Here on media relations day in the Royals blogosphere...
And it all comes back to the beginning: The Royals execs are smart people. But the more they do to this offense, the worse this offense gets. The more they hope for things to work out, the less likely it seems that things DO work out. It’s a quirk of baseball — a quirk of sports. I remember talking to an executive once who told me that if you get a left fielder who is a little better than the one you have, a centerfielder who is a little better, a right fielder who is a little better, and so on, you should be a better team. Well … maybe and maybe not. Two plus two does not always equal four in team sports. Sometimes, it equals P4. Sometimes it equals 4-6-3. And sometimes, it just equals another lost year.
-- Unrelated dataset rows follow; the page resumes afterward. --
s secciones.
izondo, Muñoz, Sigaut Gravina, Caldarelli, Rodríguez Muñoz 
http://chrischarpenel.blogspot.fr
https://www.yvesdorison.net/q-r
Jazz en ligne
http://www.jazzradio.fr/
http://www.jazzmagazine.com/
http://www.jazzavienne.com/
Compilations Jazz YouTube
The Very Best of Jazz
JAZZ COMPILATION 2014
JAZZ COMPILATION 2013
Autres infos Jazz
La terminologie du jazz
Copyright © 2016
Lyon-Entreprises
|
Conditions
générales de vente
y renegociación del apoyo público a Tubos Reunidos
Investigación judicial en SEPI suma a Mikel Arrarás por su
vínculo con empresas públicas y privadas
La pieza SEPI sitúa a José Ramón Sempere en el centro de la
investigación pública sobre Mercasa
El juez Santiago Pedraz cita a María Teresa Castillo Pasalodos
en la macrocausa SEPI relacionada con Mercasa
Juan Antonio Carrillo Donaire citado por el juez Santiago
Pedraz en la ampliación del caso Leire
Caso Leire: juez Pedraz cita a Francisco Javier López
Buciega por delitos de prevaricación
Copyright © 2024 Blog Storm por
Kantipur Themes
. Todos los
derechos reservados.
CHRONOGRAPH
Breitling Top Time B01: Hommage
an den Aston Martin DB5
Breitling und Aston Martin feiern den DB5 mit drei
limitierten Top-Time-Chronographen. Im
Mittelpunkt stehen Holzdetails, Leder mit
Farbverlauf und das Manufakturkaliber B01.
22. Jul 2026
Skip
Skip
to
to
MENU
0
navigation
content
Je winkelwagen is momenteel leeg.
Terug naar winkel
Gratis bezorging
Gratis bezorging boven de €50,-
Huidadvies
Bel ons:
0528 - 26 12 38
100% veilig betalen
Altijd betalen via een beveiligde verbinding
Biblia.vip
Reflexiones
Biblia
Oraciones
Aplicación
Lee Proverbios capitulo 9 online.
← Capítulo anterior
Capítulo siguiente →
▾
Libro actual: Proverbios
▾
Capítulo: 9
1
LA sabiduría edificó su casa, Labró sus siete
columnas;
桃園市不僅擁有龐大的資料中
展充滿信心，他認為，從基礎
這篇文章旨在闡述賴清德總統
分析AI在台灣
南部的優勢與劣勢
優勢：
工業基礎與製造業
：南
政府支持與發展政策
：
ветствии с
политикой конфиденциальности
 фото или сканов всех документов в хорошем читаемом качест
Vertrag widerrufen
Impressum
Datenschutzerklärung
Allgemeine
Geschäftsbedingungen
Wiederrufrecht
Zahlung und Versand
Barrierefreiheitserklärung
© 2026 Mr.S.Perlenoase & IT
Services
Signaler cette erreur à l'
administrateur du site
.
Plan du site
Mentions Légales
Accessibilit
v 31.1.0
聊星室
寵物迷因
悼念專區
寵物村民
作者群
Multiple readers have suggested that Joe wasn't being cowardly, but that this was in fact gentle criticism or possibly some kind of ironic handling on his part or a deft way of begging the question. As such, he wasn't being cowardly, he was being clever. If you hold this reading, then my little mini-shot at the illustrious Joe wasn't just wrong and inaccurate, it was itself ironically backwards. He was really giving it to 'em!
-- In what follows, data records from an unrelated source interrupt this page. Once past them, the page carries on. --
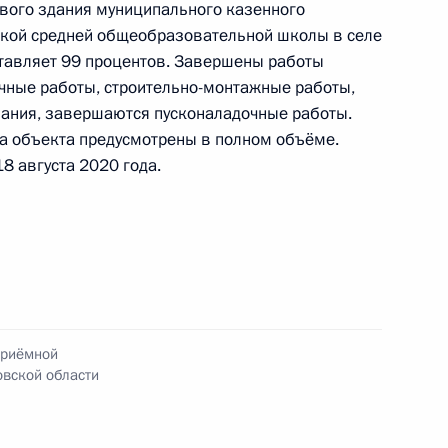
ового здания муниципального казенного
кой средней общеобразовательной школы в селе
тавляет 99 процентов. Завершены работы
очные работы, строительно-монтажные работы,
 пункта 3 перечня поручений, данных по итогам
вания, завершаются пусконаладочные работы.
ильной приёмной Президента Российской
а объекта предусмотрены в полном объёме.
8 августа 2020 года.
ке за принятием мер по исполнению пункта 3
приёмной
гам работы в Ивановской области мобильной
вской области
 Федерации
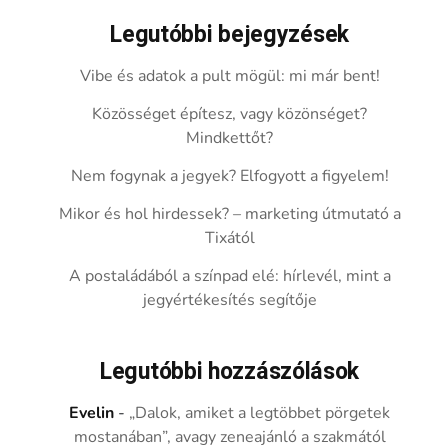
Legutóbbi bejegyzések
Vibe és adatok a pult mögül: mi már bent!
Közösséget építesz, vagy közönséget?
Mindkettőt?
Nem fogynak a jegyek? Elfogyott a figyelem!
Mikor és hol hirdessek? – marketing útmutató a
Tixától
A postaládából a színpad elé: hírlevél, mint a
jegyértékesítés segítője
Legutóbbi hozzászólások
Evelin
-
„Dalok, amiket a legtöbbet pörgetek
mostanában”, avagy zeneajánló a szakmától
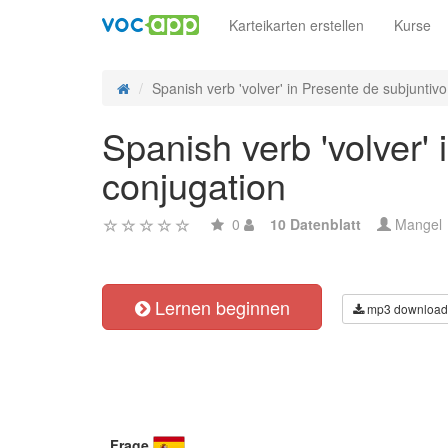
Karteikarten erstellen
Kurse
Spanish verb 'volver' in Presente de subjuntivo -
Spanish verb 'volver' 
conjugation
0
10 Datenblatt
Mangel
Lernen beginnen
mp3 download
Frage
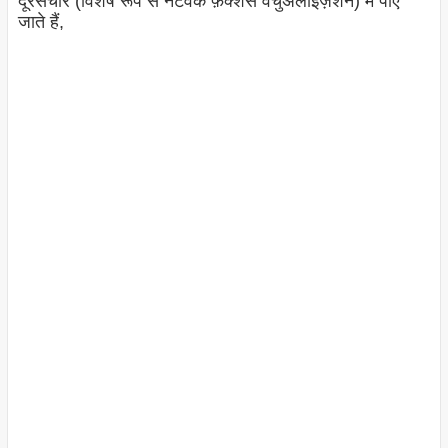
दूरसंचार (विशेष रूप से नेटवर्क फ़ंक्शंस वर्चुअलाइज़ेशन) में पाए
जाते हैं,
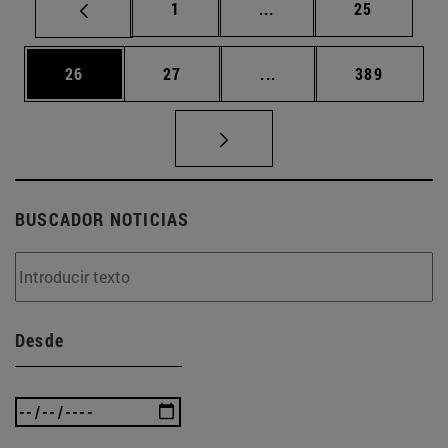
Página
Páginas intermedias Us
Página
1
...
25
Página
Página
Páginas intermedias U
Página
26
27
...
389
BUSCADOR NOTICIAS
Desde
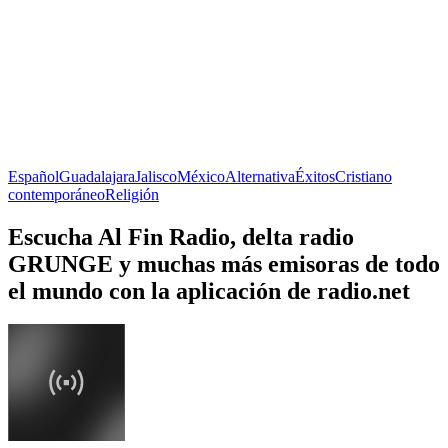
Español
Guadalajara
Jalisco
México
Alternativa
Éxitos
Cristiano
contemporáneo
Religión
Escucha Al Fin Radio, delta radio
GRUNGE y muchas más emisoras de todo
el mundo con la aplicación de radio.net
Um, I don't quite see it. Just read it again, and still don't see it. The line about team sports, "two plus two does not always equal four in team sports," doesn't seem to fit with the overall thrust of some misty and unseen criticism of Moore. No, it simply reinforces the bizarre gnosticism of the piece, which I still see as the overall purpose: Gee, ain't sports quirky sometimes? We just can't figure it out.
As such, I'm not sure what to say. I feel half-dumb and half-a-jerk. I don't want to be unnecessarily critical of someone for not being critical, when they are in fact being critical. I don't want to be the one guy left not getting the joke, but I don't see the joke! Joe knows 100x more about baseball and baseball writing than I do I, suppose.
In any case, since the post in question was published, Joe P. has been appropriately harsh, which is really all that matters. The next step in all this, for all of us, is to stop fixating on Hillman. Hillman is not the issue, he is a symptom.